Data Modeling

This section gives an in-depth look of the most popular data models used to define and support Operational Databases, Data Warehouses and Big Data technologies.

Table 1. Approaches and perspectives of the survey.

Approaches

Operational

Decision Support

Big Data

Data Modeling Perspective

ER and Relational Models

Star Schema and OLAP Cube Models

Key-Value, Document, Wide-Column and Graph

RDBMS

DW

Big Data-Based Systems

Data Analytics Perspective

OLTP

OLAP

Multiple Classes

(Batch-oriented processing, stream-processing, OLTP and Interactive ad-hoc queries)


Databases are widely used either for personal or enterprise use, namely due to their strong ACID guarantees (atomicity, consistency, isolation and durability) guarantees and the maturity level of Database Management Systems (DBMSs) that support them.

The data modeling process may involve the definition of three data models (or schemas) defined at different abstraction levels, namely Conceptual, Logical and Physical data models. Figure 1 shows part of the three data models for the AMS case study. All these models define three entities (Person, Student and Professor) and their main relationships (teach and supervise associations).

Conceptual Data Model. A conceptual data model is used to define, at a very high and platform-independent level of abstraction, the entities or concepts, which represent the data of the problem domain, and their relationships. It leaves further details about the entities (such as their attributes, types or primary keys) for the next steps. This model is typically used to explore domain concepts with the stakeholders and can be omitted or used instead of the logical data model.

Logical Data Model. A logical data model is a refinement of the previous conceptual model. It details the domain entities and their relationships, but standing also at a platform-independent level. It depicts all the attributes that characterize each entity (possibly also including its unique identifier, the primary key) and all the relationships between the entities (possibly including the keys identifying those relationships, the foreign keys). Despite being independent of any DBMS, this model can easily be mapped on to a physical data model thanks to the details it provides.

Physical Data Model. A physical data model visually represents the structure of the data as implemented by a given class of DBMS. Therefore, entities are represented as tables, attributes are represented as table columns and have a given data type that can vary according to the chosen DBMS, and the relationships between each table are identified through foreign keys. Unlike the previous models, this model tends to be platform-specific, because it reflects the database schema and, consequently, some platform-specific aspects (e.g. database-specific data types or query language extensions).

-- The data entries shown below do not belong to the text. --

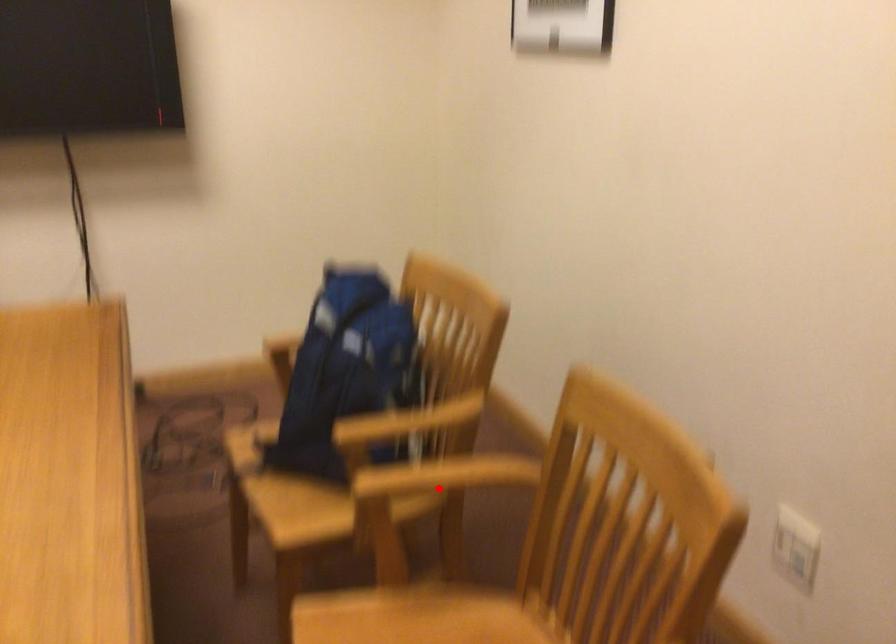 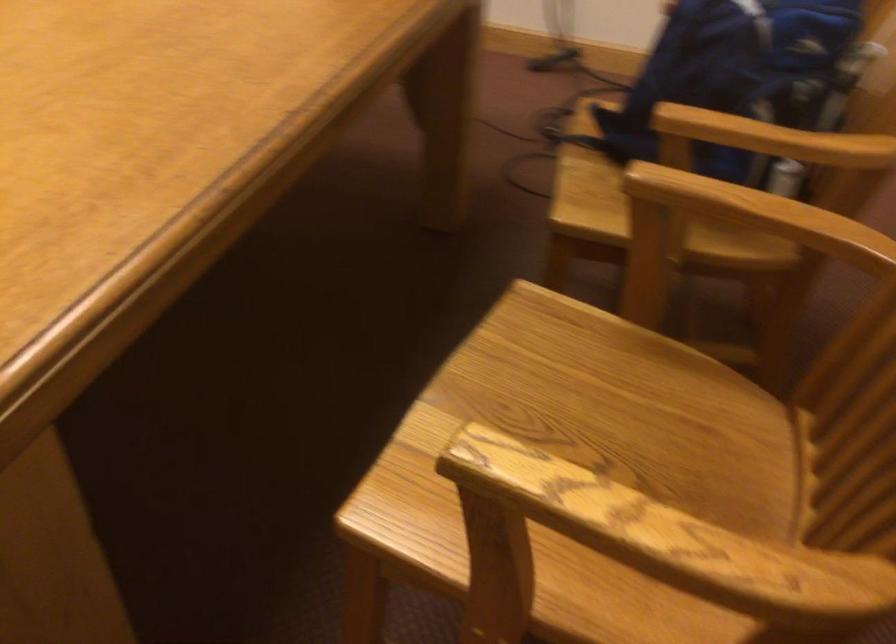 Question: I am providing you with two images of the same scene from different viewpoints. A red point is shown in image1. For the corresponding object point in image2, is it positioned nearer or farther from the camera?

Choices:
 (A) Nearer
 (B) Farther

Answer: (A) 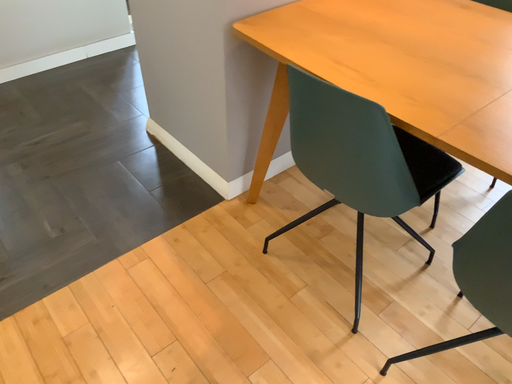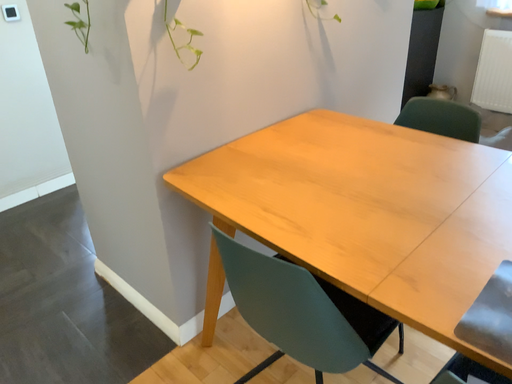 Question: How did the camera likely rotate when shooting the video?

Choices:
 (A) rotated upward
 (B) rotated downward

Answer: (A) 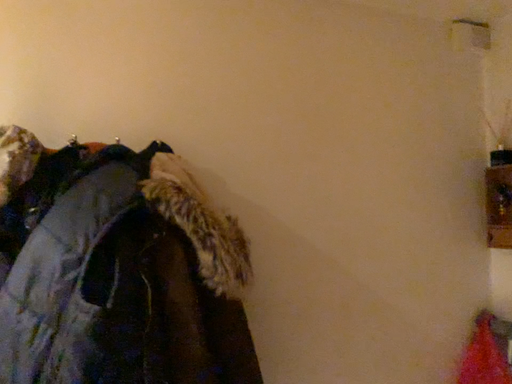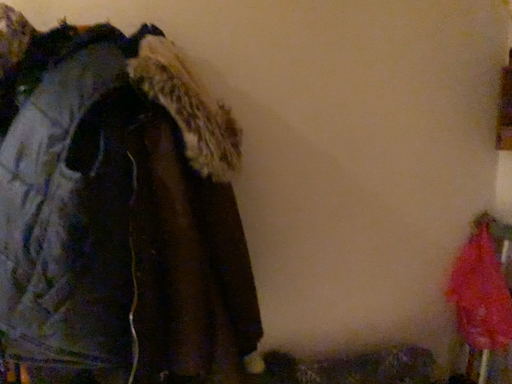 Question: Which way did the camera rotate in the video?

Choices:
 (A) rotated upward
 (B) rotated downward

Answer: (B) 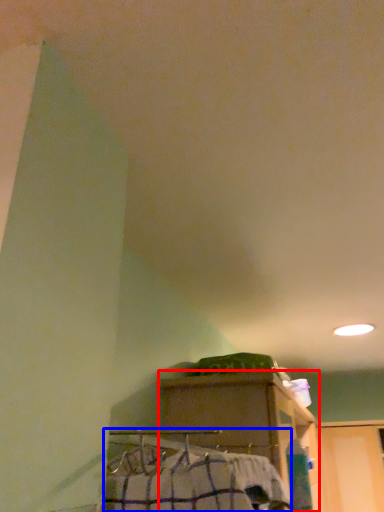 Question: Which of the following is the farthest to the observer, furniture (highlighted by a red box) or job (highlighted by a blue box)?

Choices:
 (A) furniture
 (B) job

Answer: (A) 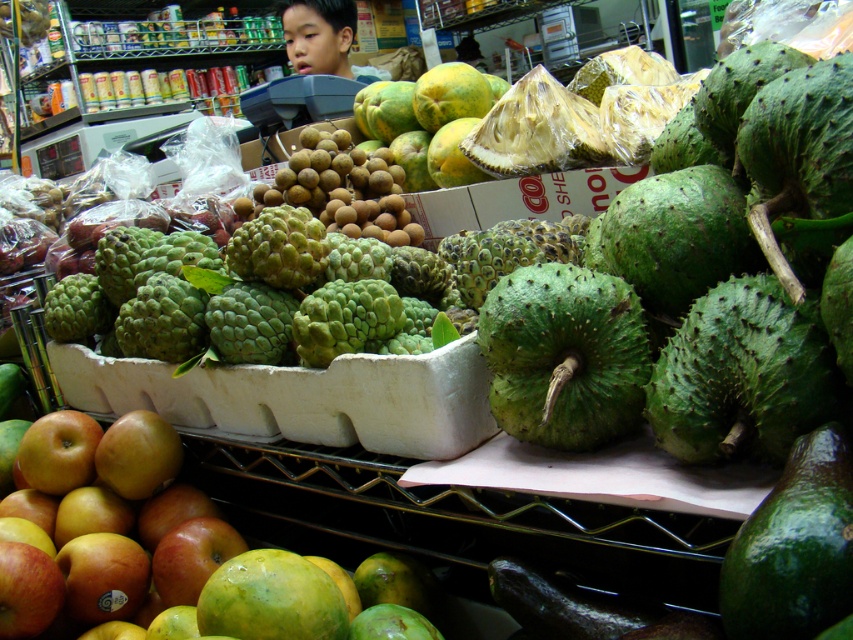 Can you confirm if green matte avocado at lower right is wider than smooth skin boy at upper center?

In fact, green matte avocado at lower right might be narrower than smooth skin boy at upper center.

Can you confirm if green matte avocado at lower right is positioned to the right of smooth skin boy at upper center?

Indeed, green matte avocado at lower right is positioned on the right side of smooth skin boy at upper center.

What do you see at coordinates (793, 547) in the screenshot? The width and height of the screenshot is (853, 640). I see `green matte avocado at lower right` at bounding box center [793, 547].

Find the location of a particular element. green matte avocado at lower right is located at coordinates (793, 547).

You are a GUI agent. You are given a task and a screenshot of the screen. Output one action in this format:
    pyautogui.click(x=<x>, y=<y>)
    Task: Click on the reddish-yellow smooth apple at lower left
    Image resolution: width=853 pixels, height=640 pixels.
    Given the screenshot: What is the action you would take?
    pyautogui.click(x=103, y=525)

Find the location of a particular element. reddish-yellow smooth apple at lower left is located at coordinates (103, 525).

In order to click on reddish-yellow smooth apple at lower left in this screenshot , I will do `click(103, 525)`.

Who is more forward, (10,545) or (846,554)?

Point (846,554) is more forward.

Locate an element on the screen. The width and height of the screenshot is (853, 640). reddish-yellow smooth apple at lower left is located at coordinates (103, 525). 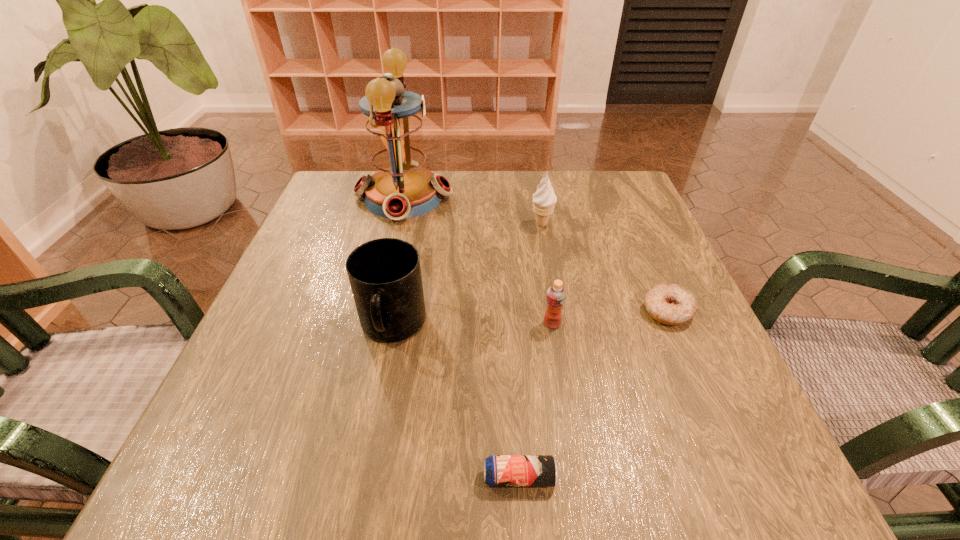 Where is `the tallest object`? the tallest object is located at coordinates (401, 187).

You are a GUI agent. You are given a task and a screenshot of the screen. Output one action in this format:
    pyautogui.click(x=<x>, y=<y>)
    Task: Click on the mug
    The height and width of the screenshot is (540, 960).
    Given the screenshot: What is the action you would take?
    pyautogui.click(x=385, y=277)

I want to click on icecream, so click(x=544, y=199).

The width and height of the screenshot is (960, 540). What are the coordinates of `orange juice` in the screenshot? It's located at (556, 295).

I want to click on the rightmost object, so click(x=667, y=303).

At what (x,y) coordinates should I click in order to perform the action: click on beer can. Please return your answer as a coordinate pair (x, y). Looking at the image, I should click on (499, 470).

I want to click on the fourth object from right to left, so click(x=499, y=470).

In order to click on free region located 0.140m on the front-facing side of the tallest object in this screenshot , I will do `click(508, 197)`.

Where is `vacant space located 0.210m on the side of the mug with the handle`? This screenshot has width=960, height=540. vacant space located 0.210m on the side of the mug with the handle is located at coordinates (360, 494).

In order to click on free location located on the front-facing side of the icecream in this screenshot , I will do `click(556, 303)`.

Summarizing, the complexity and detail increase from a conceptual to a physical data model. First, it is important to perceive at a higher level of abstraction, the data entities and their relationships using a Conceptual Data Model. Then, the focus is on detailing those entities without worrying about implementation details using a Logical Data Model. Finally, a Physical Data Model allows to represent how data is supported by a given DBMS.


Operational Databases

Databases had a great boost with the popularity of the Relational Model proposed by E. F. Codd in 1970. The Relational Model overcame the problems of predecessors data models (namely the Hierarchical Model and the Navigational Model). The Relational Model caused the emergence of Relational Database Management Systems (RDBMSs), which are the most used and popular DBMSs, as well as the definition of the Structured Query Language (SQL) as the standard language for defining and manipulating data in RDBMSs. RDBMSs are widely used for maintaining data of daily operations. Considering the data modeling of operational databases there are two main models: the Relational and the Entity-Relationship (ER) models.

Relational Model. The Relational Model is based on the mathematical concept of relation. A relation is defined as a set (in mathematics terminology) and is represented as a table, which is a matrix of columns and rows, holding information about the domain entities and the relationships among them. Each column of the table corresponds to an entity attribute and specifies the attribute's name and its type (known as domain). Each row of the table (known as tuple) corresponds to a single element of the represented domain entity. In the Relational Model each row is unique and therefore a table has an attribute or set of attributes known as primary key, used to univocally identify those rows. Tables are related with each other by sharing one or more common attributes. These attributes correspond to a primary key in the referenced (parent) table and are known as foreign keys in the referencing (child) table. In one-to-many relationships, the referenced table corresponds to the entity of the "one" side of the relationship and the referencing table corresponds to the entity of the "many" side. In many- to-many relationships, it is used an additional association table that associates the entities involved through their respective primary keys. The Relational Model also features the concept of View, which is like a table whose rows are not explicitly stored in the database, but are computed as needed from a view definition. Instead, a view is defined as a query on one or more base tables or other views.

Figure 1. Example of three data models (at different abstraction levels) for the Academic Management System.

Physical Data Model

Physical Data Model

Physical Data Model

Entity-Relationship (ER) Model. The Entity Relationship (ER) Model, proposed by Chen in 1976, appeared as an alternative to the Relational Model in order to provide more expressiveness and semantics into the database design from the user's point of view. The ER model is a semantic data model, i.e. aims to represent the meaning of the data involved on some specific domain. This model was originally defined by three main concepts: entities, relationships and attributes. An entity corresponds to an object in the real world that is distinguishable from all other objects and is characterized by a set of attributes. Each attribute has a range of possible values, known as its domain, and each entity has its own value for each attribute. Similarly to the Relational Model, the set of attributes that identify an entity is known as its primary key.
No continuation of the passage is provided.